Vautré sur le canapé, j’étais abasourdi par une telle déclaration d’amour. Je savais que Loïc m’aimait, mais de là à ce qu’il souhait que nous vivions ensemble, je n’en revenais pas. Je l’avais bien envisagé, quelques années auparavant, au moment de notre rencontre. Et puis le temps avait passé sans que cet aspect de notre relation ne soit abordé. Nous étions trop jeunes, à l’époque. Maintenant, il avait dit qu’il voulait me voir maintenant ! Il fallait que je le rejoigne sans tarder. Mais je me rendis compte de mon état.
- Euh, j’étais seul, ce soir, alors j’ai un peu trop bu, je ne peux pas conduire. Viens tout de suite, Loïc, je t’attends !
Le temps de remettre de l’ordre dans l’appartement, d’enfiler un tee shirt propre, sans oublier une ou deux gouttes de parfum, et Loïc était là, le visage illuminé de son plus beau sourire, une rose à la main.
Ce fut une nuit de tendresse, de câlins et de caresses, une nuit où le sexe n’eut finalement que peu de place. Nos relations physiques avaient eu leur importance entre nous, autrefois.
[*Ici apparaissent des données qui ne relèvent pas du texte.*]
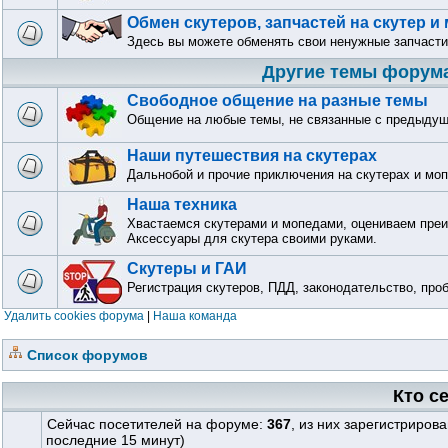
Обмен скутеров, запчастей на скутер и
Здесь вы можете обменять свои ненужные запчасти
Другие темы форум
Свободное общение на разные темы
Общение на любые темы, не связанные с предыду
Наши путешествия на скутерах
Дальнобой и прочие приключения на скутерах и мо
Наша техника
Хвастаемся скутерами и мопедами, оцениваем преи
Аксессуары для скутера своими руками.
Скутеры и ГАИ
Регистрация скутеров, ПДД, законодательство, про
Удалить cookies форума
|
Наша команда
Список форумов
Кто с
Сейчас посетителей на форуме:
367
, из них зарегистриров
последние 15 минут)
Plus tard elles reviendront. Pour l’heure, seule comptait la chaleur de nos deux corps l’un contre l’autre.
Quand le réveil me tira du sommeil, Loïc était déjà parti depuis longtemps. Je me levai d’un bond, sans l’ombre d’une fatigue. Je pris un copieux petit déjeuner, en me disant que la vie était belle, et l’amour cruel.
Restait à débrouiller l’inexplicable avec Hélène. Je regrettais que notre relation soit allée si loin. Je m’en voulais d’avoir cru que cela puisse être possible, et surtout, d’avoir laisser Hélène croire à nous deux.
A mon arrivée au bureau, comme d’habitude, la réalité professionnelle m’accapara. Mais cette fois ma décision était prise : je parlerais enfin à Hélène.